Particle Swarms in Statistical Physics

Abstract

Statistical physics is the area of physics which studies the properties of systems composed of many microscopic particles (like atoms and molecules). When combined, the interactions between these particles produce the macroscopic features of the systems. The systems are usually characterized by a very large number of variables and the limited possibilities for observing the properties of the components of the system. For these reasons, solving problems arisen in Statistical Physics with analytical approaches is usually ineffective and sometimes impossible. However, statistical approaches (such as Monte Carlo simulation) can provide acceptable approximations for solutions of these problems. Moreover, recent studies showed that nature inspired metaheuristics (like Genetic Algorithms, Evolutionary Strategies, Particle Swarm Optimization, etc) can also be used to simulate, analyse, and optimize such systems, providing fast and accurate results. Apart from physical implications, problems from Statistical Physics are also important in fields like biology, chemistry, mathematics, communications, economy, sociology, etc.
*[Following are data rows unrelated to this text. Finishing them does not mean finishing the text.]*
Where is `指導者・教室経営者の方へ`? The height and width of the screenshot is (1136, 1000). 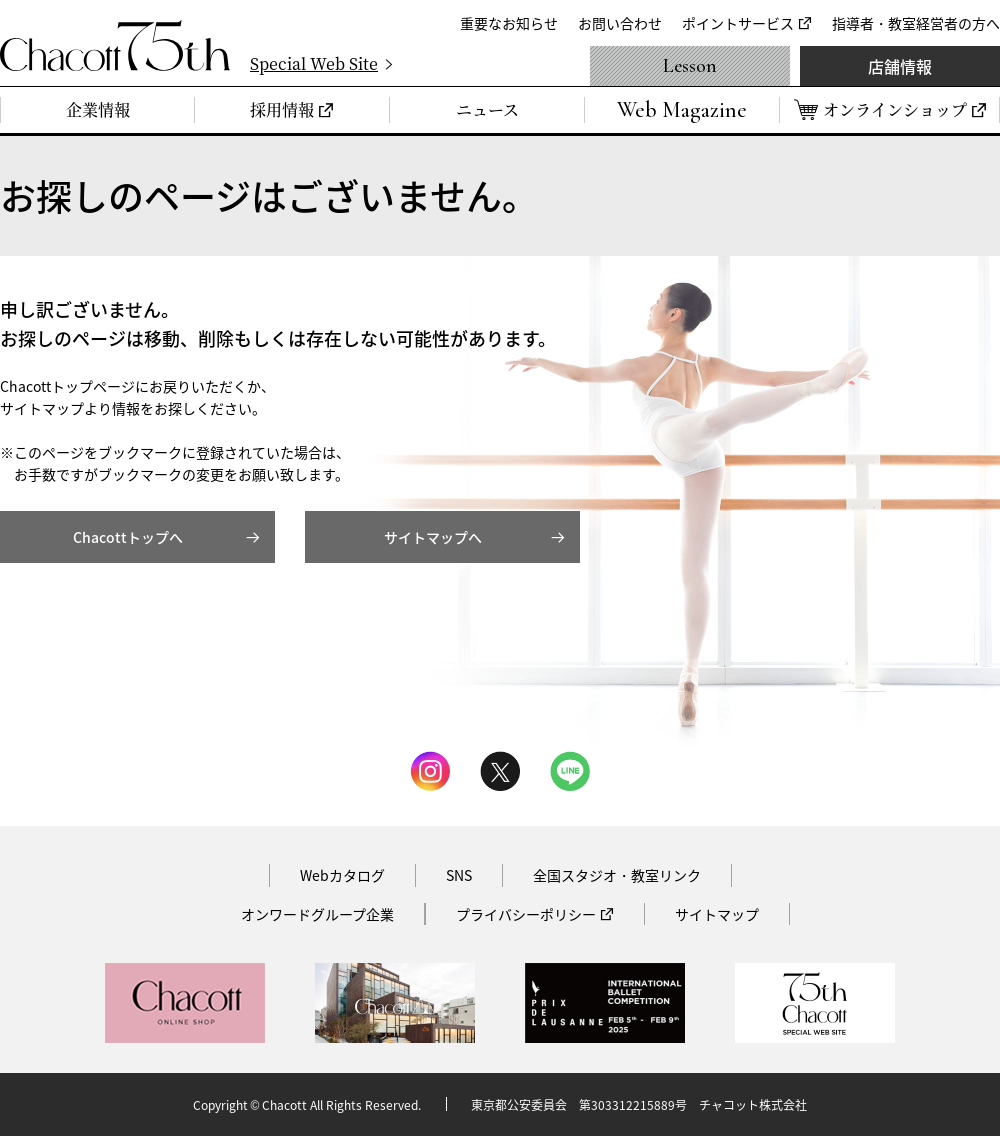 指導者・教室経営者の方へ is located at coordinates (916, 23).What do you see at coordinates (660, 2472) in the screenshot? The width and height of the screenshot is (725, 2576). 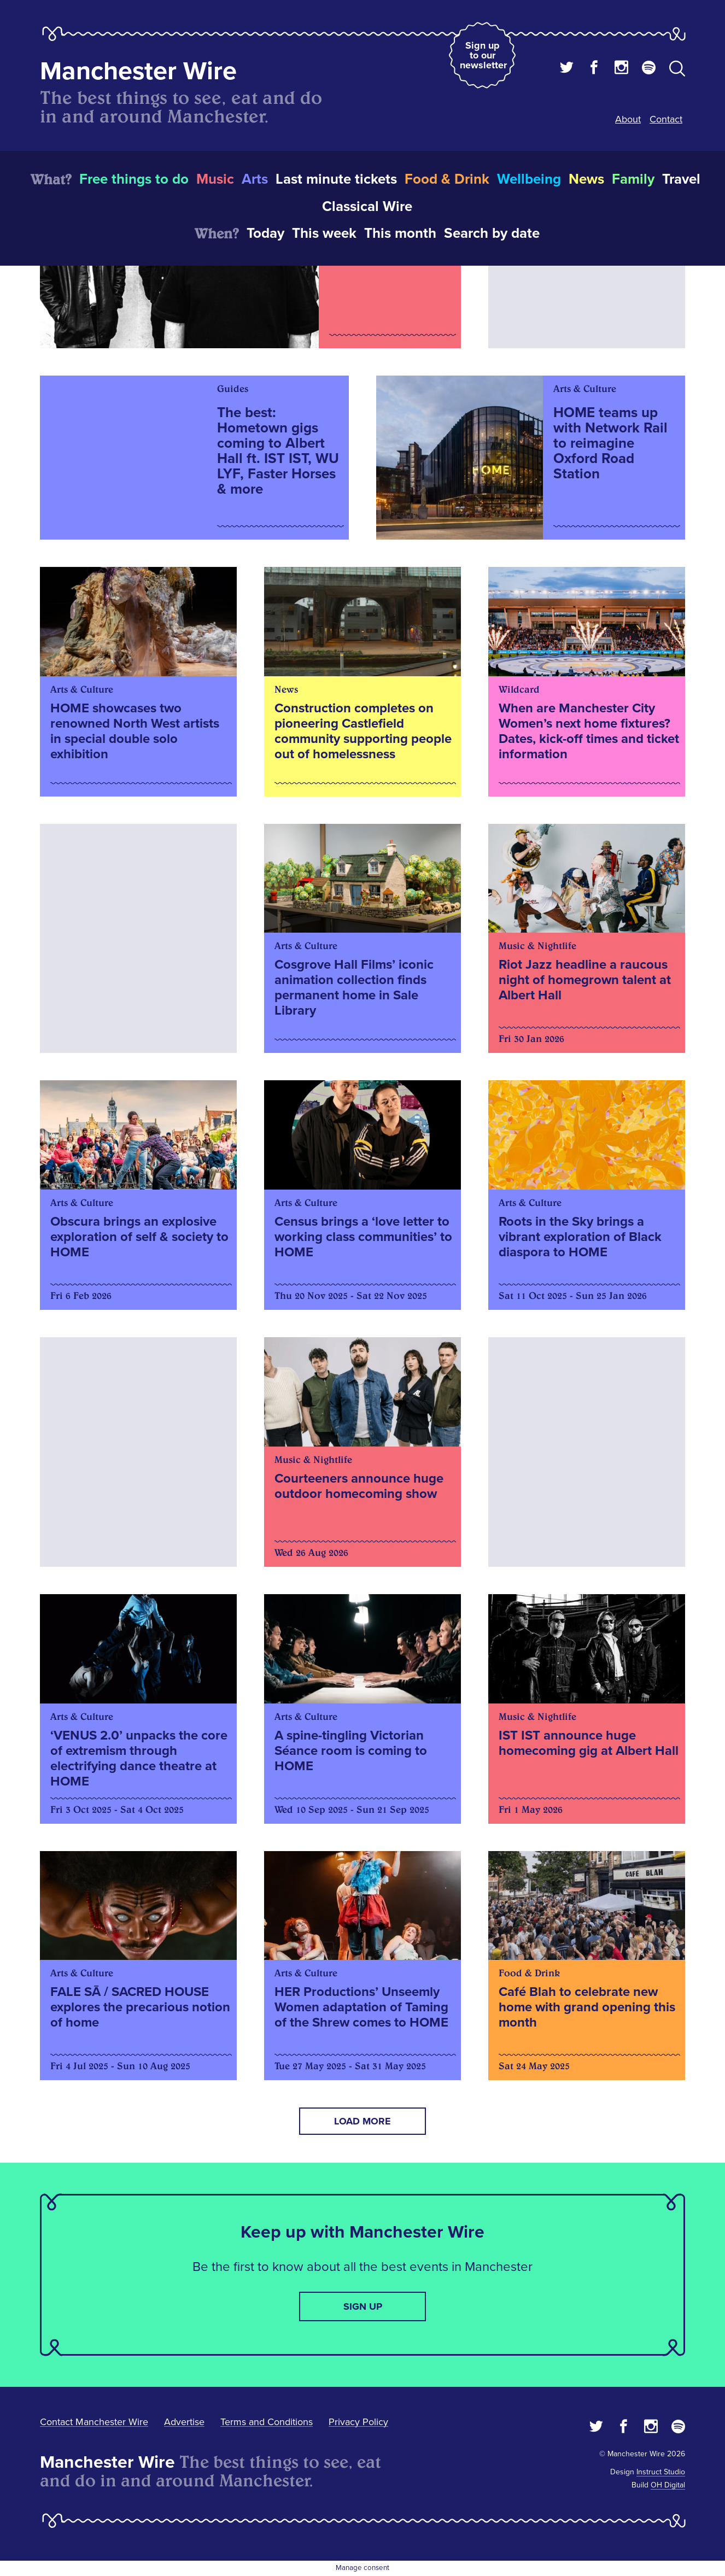 I see `Instruct Studio` at bounding box center [660, 2472].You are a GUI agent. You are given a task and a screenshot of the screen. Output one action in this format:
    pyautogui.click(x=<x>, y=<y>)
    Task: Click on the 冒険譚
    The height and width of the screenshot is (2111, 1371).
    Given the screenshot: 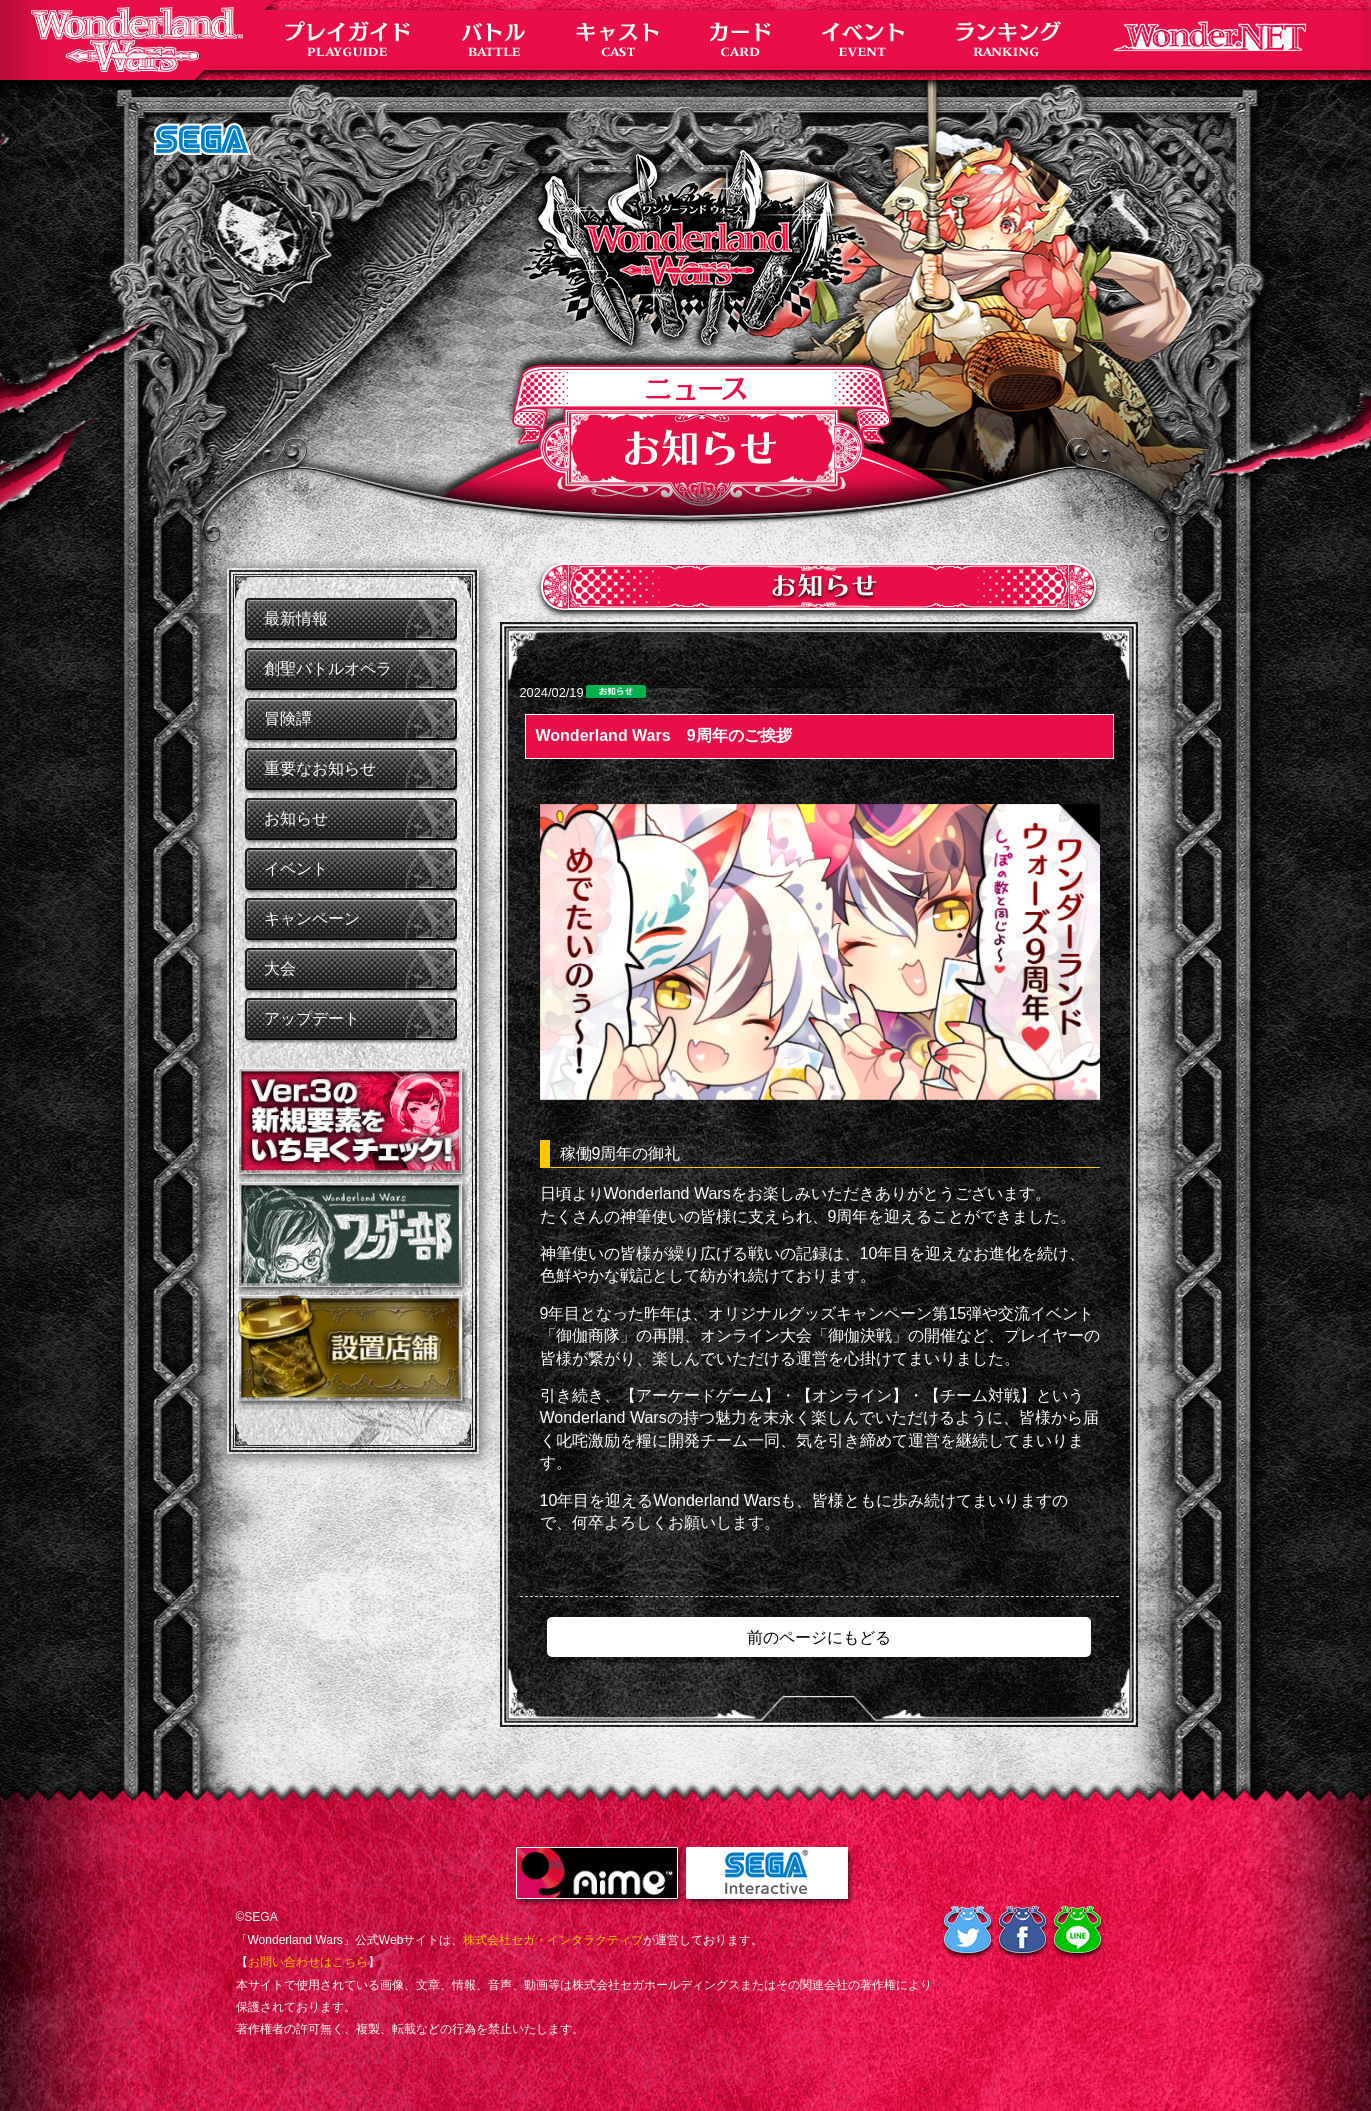 What is the action you would take?
    pyautogui.click(x=288, y=718)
We will present two important problems from Statistical Physics and discuss how one can use Particle Swarm Optimization (PSO) to tackle them. First, we will discuss how the realvalued version of PSO can be used to mini mize the energy of a system composed of repulsive point charges confined on a sphere. This is known as the Thomson problem and it is included in Stephen Smale's famous list of 18 unsolved mathematical problems to be solved in the 21st century. This problem also arises in biology, chemistry, communications, economy, etc. Latter on, we will discuss how the binary version of PSO can be used to search ground states of Ising spin glasses. Spin glasses are materials that simultaneously present ferromagnetic and anti-ferromagnetic interactions among their atoms. A ground state of a spin glass is a configuration of the system in which this has the lowest energy possible. Besides its importance for Statistical Physics, this problem has applications in neural network theory, computer science, biology, etc.